One alternative method of transporting natural gas involves converting natural gas into a liquefied form through a liquefaction process. In its liquefied form, natural gas has a specific volume that is significantly lower than its specific volume in its gaseous form. Thus, the liquefaction process greatly increases the ease of transporting and storing natural gas, particularly in cases where pipelines are not available. For example, ocean liners carrying LNG tanks can effectively link a natural gas source with a distant market when the source and market are separated by large bodies of water. Converting natural gas to its liquefied form can have other economic benefits. For example, storing LNG can help balance out periodic fluctuations in natural gas supply and demand. In particular, LNG can be more easily “stockpiled” for later use when natural gas demand is low and/or supply is high. As a result, future demand peaks can be met with LNG from storage, which can be vaporized as demand requires.
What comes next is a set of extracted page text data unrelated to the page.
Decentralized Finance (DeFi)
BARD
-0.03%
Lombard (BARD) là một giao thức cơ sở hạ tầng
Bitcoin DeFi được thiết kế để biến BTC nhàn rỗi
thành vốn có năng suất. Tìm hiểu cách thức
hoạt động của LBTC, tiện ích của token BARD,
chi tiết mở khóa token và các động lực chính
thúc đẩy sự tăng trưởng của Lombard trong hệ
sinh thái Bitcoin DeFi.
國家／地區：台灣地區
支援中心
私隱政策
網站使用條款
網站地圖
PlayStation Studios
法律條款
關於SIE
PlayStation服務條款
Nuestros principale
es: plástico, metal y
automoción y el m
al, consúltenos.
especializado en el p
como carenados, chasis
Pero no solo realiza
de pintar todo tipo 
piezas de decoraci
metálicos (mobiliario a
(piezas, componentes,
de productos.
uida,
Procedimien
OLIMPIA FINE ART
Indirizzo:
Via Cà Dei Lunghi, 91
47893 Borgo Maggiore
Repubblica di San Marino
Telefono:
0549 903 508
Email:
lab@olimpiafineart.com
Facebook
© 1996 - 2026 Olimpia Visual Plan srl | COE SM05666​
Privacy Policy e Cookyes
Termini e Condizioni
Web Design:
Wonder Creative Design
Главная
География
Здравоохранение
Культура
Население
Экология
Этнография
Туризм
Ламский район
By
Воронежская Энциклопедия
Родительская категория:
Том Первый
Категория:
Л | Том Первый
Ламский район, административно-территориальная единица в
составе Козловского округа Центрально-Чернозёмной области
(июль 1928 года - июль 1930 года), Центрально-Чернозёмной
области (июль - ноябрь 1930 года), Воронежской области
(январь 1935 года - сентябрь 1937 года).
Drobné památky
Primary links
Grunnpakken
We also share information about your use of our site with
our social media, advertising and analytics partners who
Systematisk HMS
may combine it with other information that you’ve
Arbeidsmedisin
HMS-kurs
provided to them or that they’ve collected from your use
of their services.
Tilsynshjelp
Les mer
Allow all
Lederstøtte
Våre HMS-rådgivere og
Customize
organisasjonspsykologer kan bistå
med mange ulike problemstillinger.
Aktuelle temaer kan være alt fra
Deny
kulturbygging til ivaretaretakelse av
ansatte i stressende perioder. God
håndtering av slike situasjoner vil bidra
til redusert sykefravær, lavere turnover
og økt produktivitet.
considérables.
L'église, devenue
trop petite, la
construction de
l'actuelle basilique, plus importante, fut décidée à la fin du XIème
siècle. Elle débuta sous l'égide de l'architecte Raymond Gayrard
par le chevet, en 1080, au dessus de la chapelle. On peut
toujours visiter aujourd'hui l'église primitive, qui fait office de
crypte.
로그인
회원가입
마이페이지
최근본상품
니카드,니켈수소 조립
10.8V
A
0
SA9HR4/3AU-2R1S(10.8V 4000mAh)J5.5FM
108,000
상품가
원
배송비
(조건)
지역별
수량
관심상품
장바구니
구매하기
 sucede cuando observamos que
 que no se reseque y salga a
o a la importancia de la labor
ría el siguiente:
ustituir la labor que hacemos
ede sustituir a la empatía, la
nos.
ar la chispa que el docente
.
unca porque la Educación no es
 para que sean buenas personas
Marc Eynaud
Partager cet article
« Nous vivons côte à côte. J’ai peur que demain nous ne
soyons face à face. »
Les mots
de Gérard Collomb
Several methods exist for liquefying natural gas. Some methods produce a pressurized LNG (PLNG) product that is useful, but requires expensive pressure-containing vessels for storage and transportation. Other methods produce an LNG product having a pressure at or near atmospheric pressure. In general, these non-pressurized LNG production methods involve cooling a natural gas stream through indirect heat exchange with one or more refrigerants and then expanding the cooled natural gas stream to near atmospheric pressure. In addition, most LNG facilities employ one or more systems to remove contaminants (e.g., water, mercury and mercury components, acid gases, and nitrogen, as well as a portion of ethane and heavier components) from the natural gas stream at different points during the liquefaction process.
In order to store and transport natural gas in the liquid state, the natural gas is typically cooled to −240° F. to −260° F. at near-atmospheric vapor pressure. Liquefaction of natural gas can be achieved by sequentially passing the natural gas at an elevated pressure through a plurality of cooling stages whereupon the gas is cooled to successively lower temperatures until liquefaction temperature is reached. Cooling is generally accomplished by indirect heat exchange with one or more refrigerants such as propane, propylene, ethane, ethylene, methane, nitrogen, carbon dioxide, or combinations of the preceding refrigerants (e.g., mixed refrigerant systems).
Natural gas is primarily comprised of methane, but may also include small amounts of heavy hydrocarbon components. In some cases, the heavy hydrocarbon components may be utilized as natural gas liquid (“NGL”) that includes components such as, but not limited to, ethane, propane, normal butane and iso-butane. Heavier heavy hydrocarbon components will often require at least partial removal as they freeze in LNG streams if present in sufficiently high concentrations. Examples of heavier heavy hydrocarbon components may include, but are not limited to, benzene, cyclohexane, toluene, ethylbenzene, xylene isomers, and certain isomers of: pentane, hexane, heptane, octane, nonane, and decane, and the like.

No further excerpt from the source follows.